It’s not just the command of his pitches that has made Texas Rangers rookie Chi Chi Gonzalez so effective in his first two starts.
It’s the number of pitches he throws, including a curveball that he added in spring training.
Gonzalez, who threw a complete-game shutout Friday night against the Royals, has a five-pitch mix that can leave hitters baffled while struggling to square up a ball, wondering if it’s a slider, cut fastball, changeup or sinker. Throw in the curveball, which he did three times Friday night, and it keeps hitters guessing.
Gonzalez is a pitch-to-contact pitcher, meaning he relies on hitters getting themselves out by hitting weak groundouts or soft fly balls. He’s not going to strike out a bunch of hitters, so could his move up to the major leagues actually benefit him?
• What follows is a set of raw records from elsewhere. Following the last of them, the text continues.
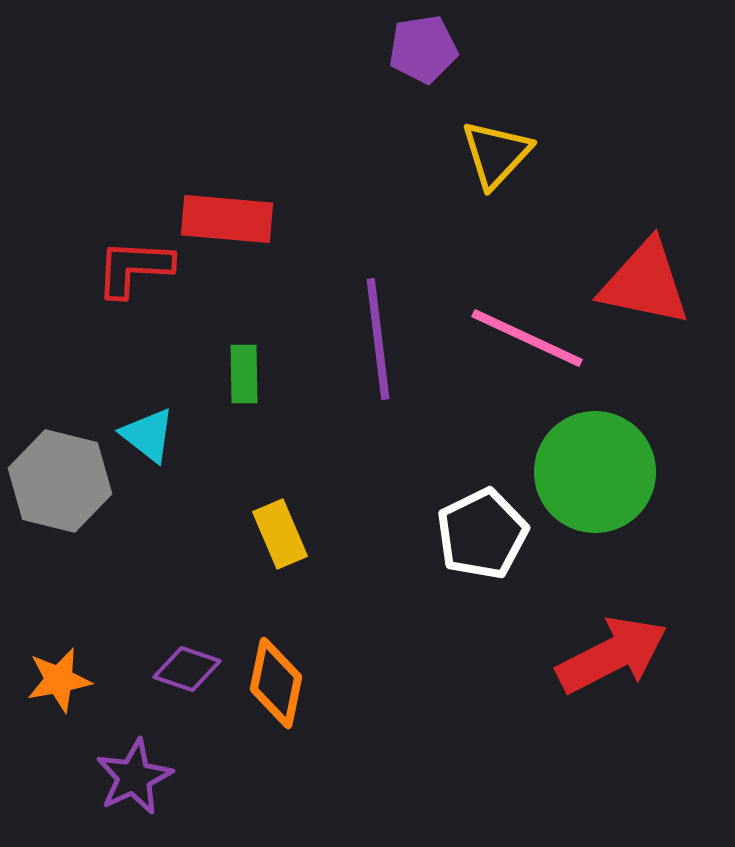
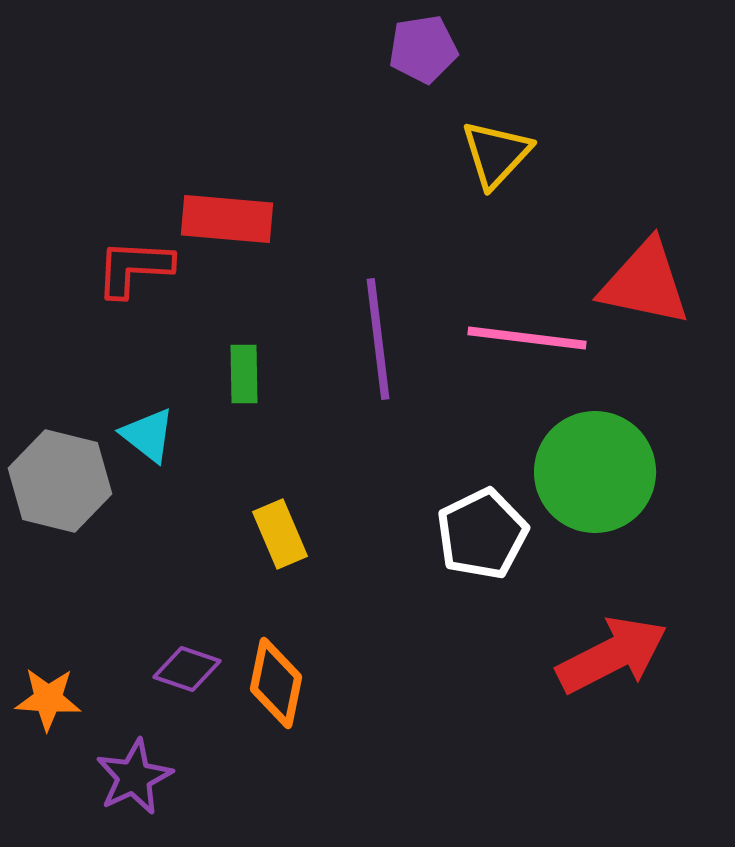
pink line: rotated 18 degrees counterclockwise
orange star: moved 11 px left, 19 px down; rotated 14 degrees clockwise
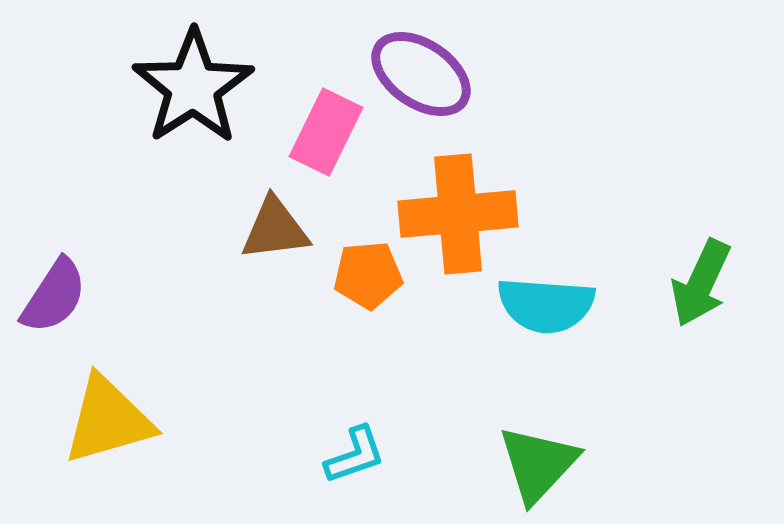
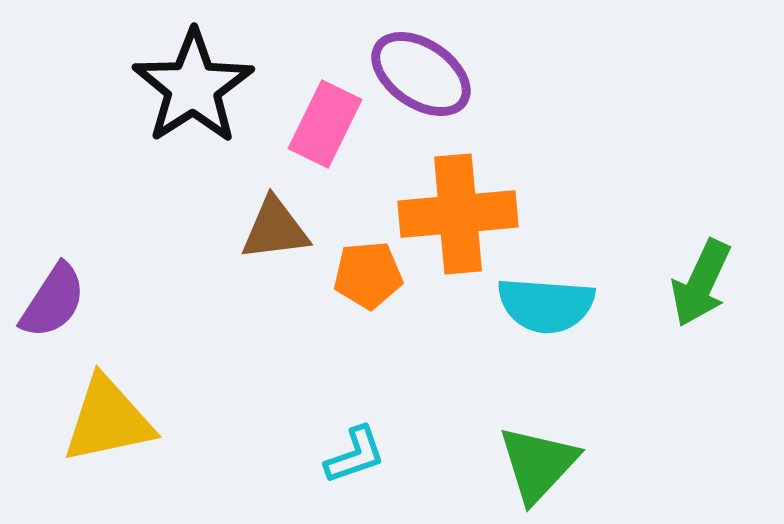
pink rectangle: moved 1 px left, 8 px up
purple semicircle: moved 1 px left, 5 px down
yellow triangle: rotated 4 degrees clockwise
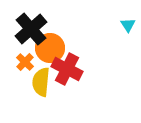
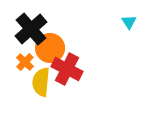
cyan triangle: moved 1 px right, 3 px up
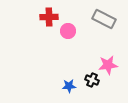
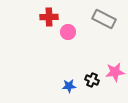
pink circle: moved 1 px down
pink star: moved 7 px right, 7 px down
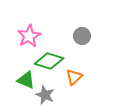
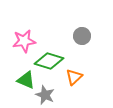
pink star: moved 5 px left, 5 px down; rotated 20 degrees clockwise
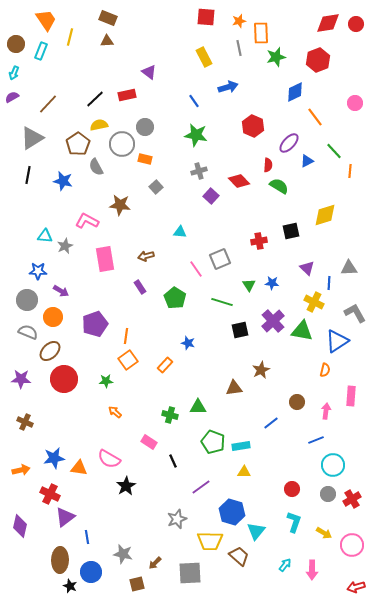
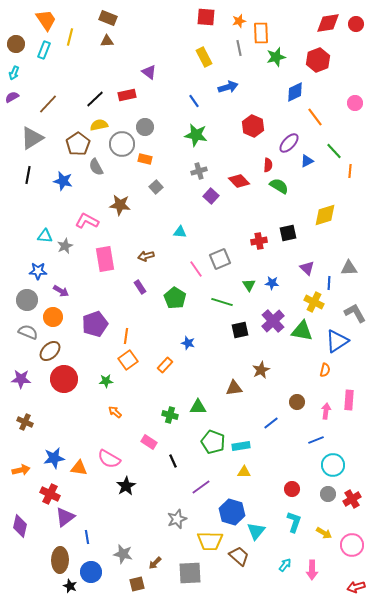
cyan rectangle at (41, 51): moved 3 px right, 1 px up
black square at (291, 231): moved 3 px left, 2 px down
pink rectangle at (351, 396): moved 2 px left, 4 px down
“Guys who see the ball better hit it better, so it’s just a matter of hopefully they hit it at somebody,” Gonzalez said. “It’s a matter of keeping [pitches]down, getting ground balls and if they make contact, hopefully it’s weak, or if it’s hard it’s at somebody.”
He’s the first Rangers pitcher to throw a shutout in his first two starts since Len Barker in 1976. According to Elias, Gonzalez is only the third pitcher in the past 45 years to throw a shutout in his first or second start against a World Series team the prior season — Cleveland’s Dennis Eckersley did it in 1975 and Colorado’s Jason Jennings in 2001.
“I just wanted to keep going until they said enough is enough,” Gonzalez said. “I was having quick innings. I remember not having to go to the stretch much the whole game so that helped me out, too.”
Pitching coach Mike Maddux said part of what makes Gonzalez effective is that he never throws the ball straight.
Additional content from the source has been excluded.